“No más pitutos”. Así de enfática era la pieza de la franja electoral del candidato presidencial Gabriel Boric, en la que se prometía instaurar un nuevo estándar en materia de contratación de personal en la administración del Estado. Evidentemente, no cumplió. Bastaron un par de semanas tras su elección para que los chilenos fuéramos testigos de cómo uno de los compromisos más significativos de su campaña, y también de los más esperados por la ciudadanía, se desmoronaba.
Nombramiento tras nombramiento, resultó tremendamente fácil evidenciar una densa y compleja red de parentescos y círculos de amistades del Primer Mandatario que coparon ministerios, gabinetes y embajadas. Javier Velasco, el actual y controvertido embajador de Chile en España, es quizás la figura más icónica de aquello.
Velasco, a diferencia de múltiples profesionales que forman parte de nuestro servicio exterior, no cuenta ni con la preparación, ni la experiencia, como tampoco con la sobriedad ni la prudencia que exige la función diplomática. Sin embargo, quizás consciente de su condición de intocable, el embajador parece jactarse de su falta de criterio, como esos adolescentes malcriados que saben que nunca deberán enfrentar las consecuencias de sus actos porque sus adultos responsables jamás los reprenderán.
Pero la cuestión parece tener raíces más profundas. La generación frenteamplista nunca ha debido enfrentar el peso ni el rigor de tener que asumir responsabilidades ante un superior. Es una generación que ni siquiera tuvo que decir “chao jefe” cuando llegó al poder, porque, de hecho, nunca tuvieron jefes. Saltaron directamente de la agitación estudiantil al parlamento.
Ahí, sus empleadores fueron sus amigos diputados, como en el caso de Velasco, que trabajó como asesor de Gonzalo Winter, mientras que otros se beneficiaron de los generosos programas de Becas Chile cursando estudios de posgrados para luego aplicar sus heterodoxas teorías y enfoques, con la población chilena como gran campo experimental. De ahí que el acto de rectificar, acatar órdenes o disciplinar la conducta sean acciones que no existen en la corta hoja de vida laboral de esta generación gobernante.
Es por eso que el presunto “llamado al orden” que el Presidente Boric realizó a su amigo íntimo, el embajador Velasco, tras sus declaraciones en un foro en Madrid, donde invitó a las empresas peninsulares a proveer armas a Chile tras la decisión del actual gobierno de someter a revisión la política de defensa con Israel, finalmente no se tradujo en nada.
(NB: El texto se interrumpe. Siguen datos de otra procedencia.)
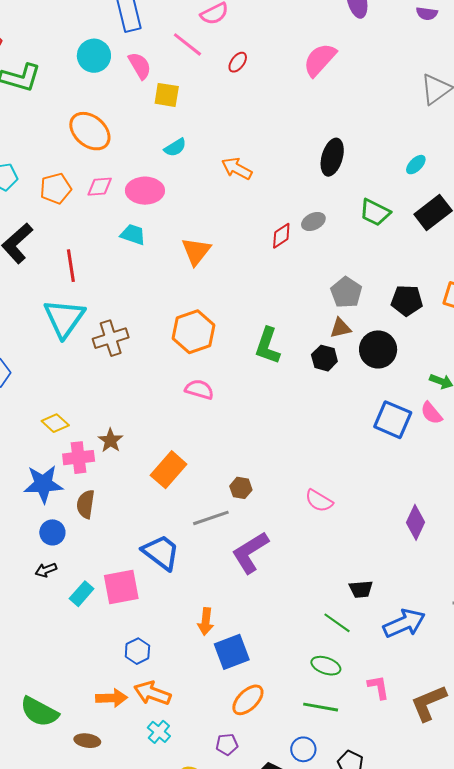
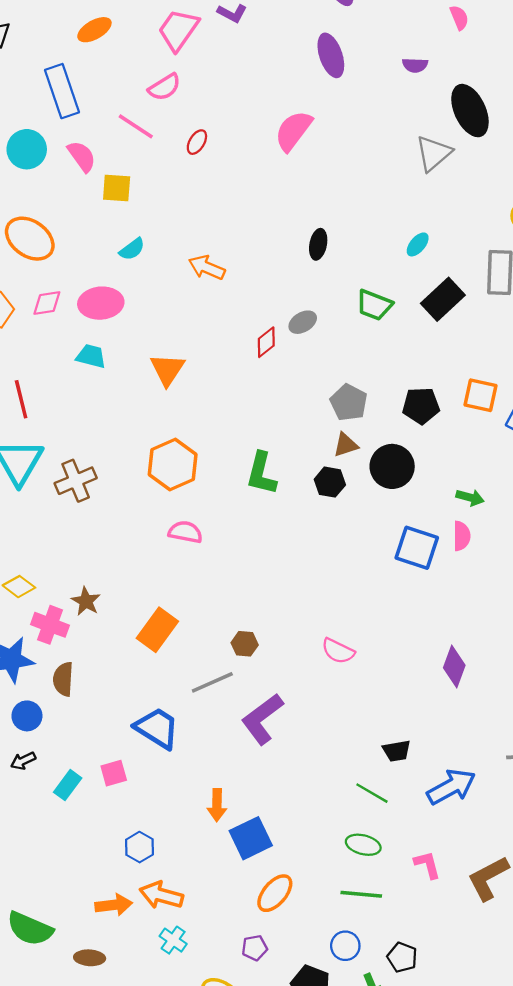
black ellipse: (332, 157) -> (318, 244), size x0.7
pink semicircle: (431, 413) -> (462, 536), turned -135
pink cross: (79, 458) -> (50, 625), turned 32
pink square: (121, 587) -> (114, 773), size x0.6

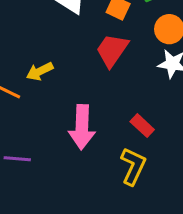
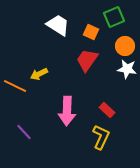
purple line: (17, 159) -> (24, 132), turned 42

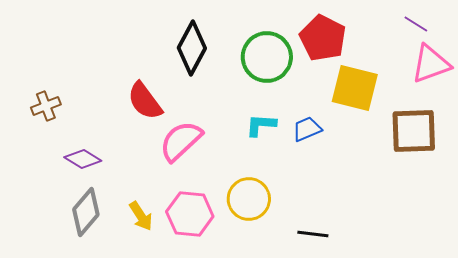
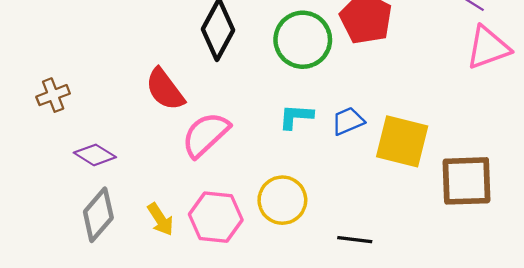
yellow square: (355, 88) -> (402, 141), moved
brown square: (414, 131) -> (467, 181), moved

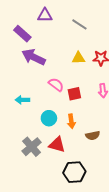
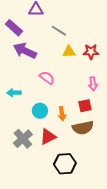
gray line: (79, 24) -> (59, 31), moved
red square: (74, 94) -> (85, 106), moved
brown semicircle: (93, 135) -> (83, 128), size x1.5
red triangle: (57, 145) -> (48, 137), turned -42

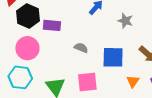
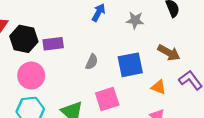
gray semicircle: (81, 48) -> (92, 62), turned 104
orange triangle: (133, 81) -> (159, 87), turned -32

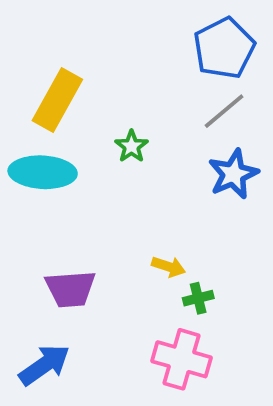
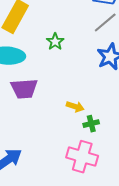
purple trapezoid: (70, 289) -> (24, 89), moved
Porque en el fondo, Velasco sigue gozando de la confianza de Boric, porque al parecer, el Presidente considera que la política exterior debe guiarse más por afecto que por talento.
En la historia abundan casos de amigos de gobernantes que, en lugar de facilitarle las tareas de gobierno a sus camaradas, terminaron convirtiéndose en auténticos dolores de cabeza para ellos. En el Imperio Romano, el emperador Cómodo nombró en puestos clave de la administración de gobierno a una cúpula de amigos designados como “los favoritos”, quienes solo contribuyeron a aumentar el resentimiento y descontento hacia el emperador, actuando con falta de criterio, corrupción y ostentación de poder.
De hecho, el historiador Edward Gibbon, autor del clásico texto “Historia de la decadencia y caída del Imperio Romano”, sitúa en la erosión de valores morales promovidos por los romanos, como la frugalidad y la disciplina, una de las principales razones de la caída de ese monumental imperio.
La lección de la historia es clara: los gobiernos que priorizan la lealtad personal sobre el mérito y la capacidad profesional están destinados a enfrentar serios problemas de credibilidad y confianza.
Con amigos como Velasco en el ejercicio del poder, el Presidente tampoco requiere de grandes enemigos.